__Problem statement__: Your answer should be the lines from the one containing "Постановления, принятые в 2012 г." through the final line below, copied exactly.

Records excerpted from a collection

========

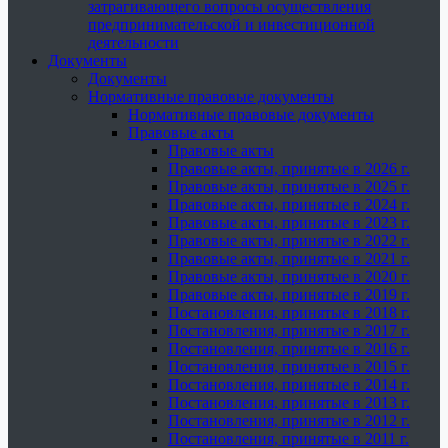
затрагивающего вопросы осуществления
предпринимательской и инвестиционной
деятельности
Документы
Документы
Нормативные правовые документы
Нормативные правовые документы
Правовые акты
Правовые акты
Правовые акты, принятые в 2026 г.
Правовые акты, принятые в 2025 г.
Правовые акты, принятые в 2024 г.
Правовые акты, принятые в 2023 г.
Правовые акты, принятые в 2022 г.
Правовые акты, принятые в 2021 г.
Правовые акты, принятые в 2020 г.
Правовые акты, принятые в 2019 г.
Постановления, принятые в 2018 г.
Постановления, принятые в 2017 г.
Постановления, принятые в 2016 г.
Постановления, принятые в 2015 г.
Постановления, принятые в 2014 г.
Постановления, принятые в 2013 г.
Постановления, принятые в 2012 г.
Постановления, принятые в 2011 г.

========

__Exercise answer__:
Постановления, принятые в 2012 г.
Постановления, принятые в 2011 г.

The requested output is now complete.